The rest of TFA explains that the header of a Truecrypt volume either contains encrypted zeros (using the Linux version) or "random bits" when using the Windows client. The implication is that these "random bits" could actually contain the encrypted key to the volume.
From nearly 7 years ago and it wasn't a cryptographic backdoor.
Wait. You trust Clippy?
It looks like you're trying to keep a secret. Would you like me to search online for help on keeping secrets?
Be in no doubt. You are NOT witnessing an attempt to ensure the security of Truecrypt. You ARE seeing a standard FUD play by NSA people against one of the greatest thorns in their side.
Put this in the same category as those regular stories that appear on Slashdot and elsewhere, telling you that you CANNOT ever be sure that your erased data on your Hard-drive cannot be recovered by sophisticated forensic analysis of the magnetic surface. The NSA even paid to have a peer-reviewed paper placed in the scientific literature claiming such recovery is possible- despite the fact that such a claim is provably laughable.
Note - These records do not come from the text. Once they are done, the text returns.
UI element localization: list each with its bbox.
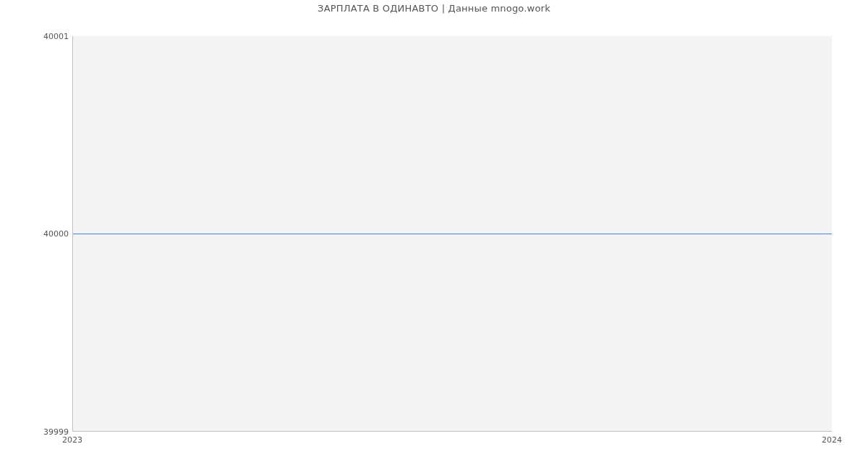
y-tick-label: 40001	[29, 32, 69, 41]
data-line	[73, 234, 832, 234]
chart-container: ЗАРПЛАТА В ОДИНАВТО | Данные mnogo.work …	[0, 0, 868, 470]
x-tick-label: 2024	[822, 435, 842, 445]
plot-area	[72, 36, 832, 432]
x-tick-label: 2023	[62, 435, 82, 445]
chart-title: ЗАРПЛАТА В ОДИНАВТО | Данные mnogo.work	[0, 3, 868, 14]
y-tick-label: 40000	[29, 229, 69, 239]
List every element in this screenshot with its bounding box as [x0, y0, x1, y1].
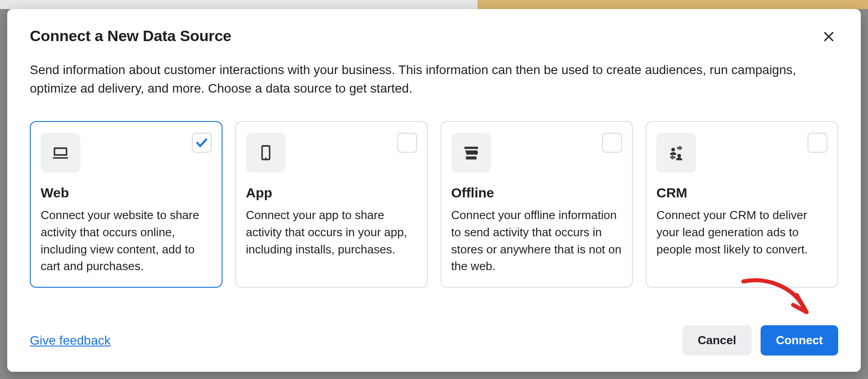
- modal-subtitle: Send information about customer interact…: [30, 61, 838, 98]
- modal-header: Connect a New Data Source: [30, 27, 838, 47]
- svg-point-3: [678, 154, 681, 158]
- card-checkbox[interactable]: [192, 133, 212, 153]
- card-title: CRM: [656, 185, 827, 201]
- close-icon: [822, 30, 836, 45]
- card-title: Web: [41, 185, 212, 201]
- card-title: Offline: [451, 185, 622, 201]
- card-desc: Connect your app to share activity that …: [246, 207, 417, 258]
- cancel-button[interactable]: Cancel: [682, 325, 752, 356]
- card-crm[interactable]: CRM Connect your CRM to deliver your lea…: [645, 121, 838, 288]
- close-button[interactable]: [819, 27, 838, 47]
- card-checkbox[interactable]: [808, 133, 827, 153]
- laptop-icon: [41, 133, 80, 173]
- card-desc: Connect your offline information to send…: [451, 207, 622, 275]
- card-checkbox[interactable]: [602, 133, 622, 153]
- mobile-icon: [246, 133, 286, 173]
- modal-footer: Give feedback Cancel Connect: [30, 304, 838, 356]
- card-desc: Connect your website to share activity t…: [41, 207, 212, 275]
- card-title: App: [246, 185, 417, 201]
- backdrop: [0, 0, 868, 9]
- card-app[interactable]: App Connect your app to share activity t…: [235, 121, 428, 288]
- card-desc: Connect your CRM to deliver your lead ge…: [656, 207, 827, 258]
- give-feedback-link[interactable]: Give feedback: [30, 333, 111, 348]
- store-icon: [451, 133, 491, 173]
- crm-icon: [656, 133, 696, 173]
- card-web[interactable]: Web Connect your website to share activi…: [30, 121, 223, 288]
- data-source-cards: Web Connect your website to share activi…: [30, 121, 838, 288]
- card-checkbox[interactable]: [397, 133, 417, 153]
- connect-data-source-modal: Connect a New Data Source Send informati…: [7, 9, 861, 372]
- footer-buttons: Cancel Connect: [682, 325, 838, 356]
- modal-title: Connect a New Data Source: [30, 27, 232, 45]
- card-offline[interactable]: Offline Connect your offline information…: [441, 121, 633, 288]
- connect-button[interactable]: Connect: [761, 325, 838, 356]
- svg-point-2: [672, 148, 675, 152]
Here's the mathematical proof of NONE recoverability of properly deleted data.
- let us say that you fill a HDD with target data, and now over-write that data with a RANDOM series of bytes. If the original data CAN be recovered, we have DOUBLED the capacity of the HDD, because logically there can be no distinction between the original data, and the random data used to erase it.
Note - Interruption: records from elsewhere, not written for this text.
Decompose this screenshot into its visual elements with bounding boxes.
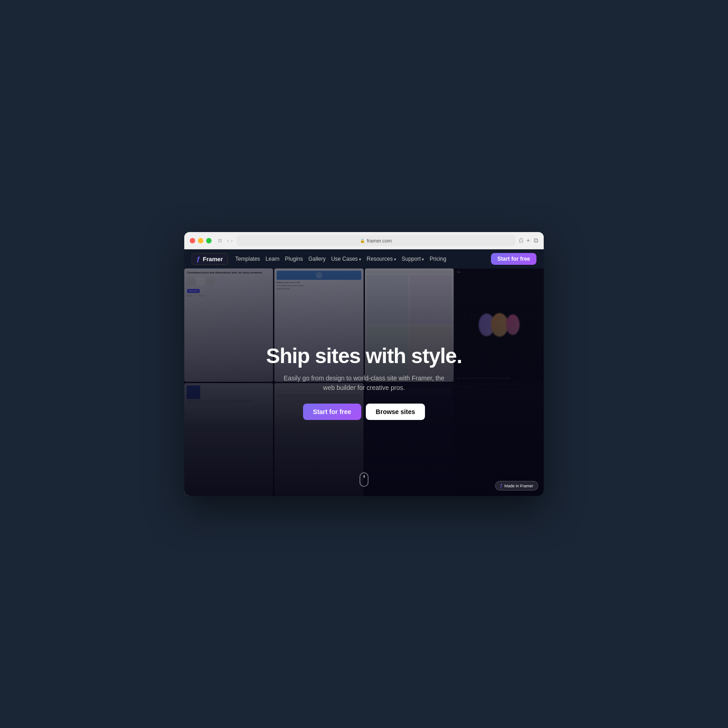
made-in-framer-badge: ƒ Made in Framer	[495, 481, 538, 490]
hero-browse-sites-button[interactable]: Browse sites	[366, 404, 425, 420]
tabs-icon[interactable]: ⧉	[534, 237, 538, 244]
framer-logo-button[interactable]: ƒ Framer	[192, 253, 228, 265]
hero-buttons: Start for free Browse sites	[303, 404, 425, 420]
hero-area: Consistent icons and illustrations sets,…	[184, 268, 544, 496]
forward-button[interactable]: ›	[231, 237, 233, 244]
toolbar-actions: ⎙ + ⧉	[519, 237, 538, 244]
browser-window: ⊡ ‹ › 🔒 framer.com ⎙ + ⧉	[184, 232, 544, 496]
nav-start-free-button[interactable]: Start for free	[491, 253, 536, 265]
traffic-lights	[190, 238, 212, 243]
scroll-dot	[364, 475, 365, 478]
nav-arrows: ‹ ›	[227, 237, 233, 244]
url-text: framer.com	[367, 238, 392, 243]
hero-title: Ship sites with style.	[266, 344, 462, 368]
hero-overlay: Ship sites with style. Easily go from de…	[184, 268, 544, 496]
hero-start-free-button[interactable]: Start for free	[303, 404, 361, 420]
nav-templates[interactable]: Templates	[235, 256, 260, 262]
hero-subtitle: Easily go from design to world-class sit…	[278, 374, 450, 393]
fullscreen-button[interactable]	[206, 238, 212, 243]
framer-badge-icon: ƒ	[500, 483, 503, 488]
made-in-framer-text: Made in Framer	[504, 484, 533, 488]
address-bar[interactable]: 🔒 framer.com	[237, 235, 516, 246]
nav-support[interactable]: Support	[402, 256, 425, 262]
framer-logo-text: Framer	[203, 256, 223, 263]
nav-plugins[interactable]: Plugins	[285, 256, 303, 262]
desktop-background: ⊡ ‹ › 🔒 framer.com ⎙ + ⧉	[0, 0, 728, 728]
minimize-button[interactable]	[198, 238, 203, 243]
nav-links: Templates Learn Plugins Gallery Use Case…	[235, 256, 446, 262]
site-nav: ƒ Framer Templates Learn Plugins Gallery…	[184, 249, 544, 268]
scroll-indicator	[359, 472, 369, 487]
lock-icon: 🔒	[360, 238, 365, 243]
nav-learn[interactable]: Learn	[266, 256, 280, 262]
share-icon[interactable]: ⎙	[519, 237, 523, 244]
back-button[interactable]: ‹	[227, 237, 229, 244]
nav-gallery[interactable]: Gallery	[308, 256, 326, 262]
nav-pricing[interactable]: Pricing	[430, 256, 446, 262]
site-content: ƒ Framer Templates Learn Plugins Gallery…	[184, 249, 544, 496]
nav-use-cases[interactable]: Use Cases	[331, 256, 361, 262]
new-tab-icon[interactable]: +	[526, 237, 530, 244]
window-icon: ⊡	[216, 237, 223, 244]
browser-chrome: ⊡ ‹ › 🔒 framer.com ⎙ + ⧉	[184, 232, 544, 249]
browser-toolbar: ⊡ ‹ › 🔒 framer.com ⎙ + ⧉	[216, 235, 538, 246]
nav-resources[interactable]: Resources	[367, 256, 396, 262]
framer-f-icon: ƒ	[197, 255, 200, 263]
close-button[interactable]	[190, 238, 195, 243]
- now, let's say we wipe again with another random sequence. If the original data can be recovered, we have TRIPLED the capacity of the HDD, for the reason stated above.
- and again, we wipe with another random wave. If the original data is STILL recoverable, we have quadrupled the functioning capacity of the HDD.
- repeat, etc.
The problem is that the HDD is designed, given the head, recording signal, and surface material, to only support the original capacity under the signal theory that covers the current method of recording. It does NOT matter that in theory, the disk material MAY be able to save far more data with a different head, and signal method. Only the current method matters.
But the owners of Slashdot will allow periodic FUD articles to appear that DISCOURAGE people from using proper file erase tools, on the basis that its actually a waste of time, because the NSA can still get your data no matter how you erase it.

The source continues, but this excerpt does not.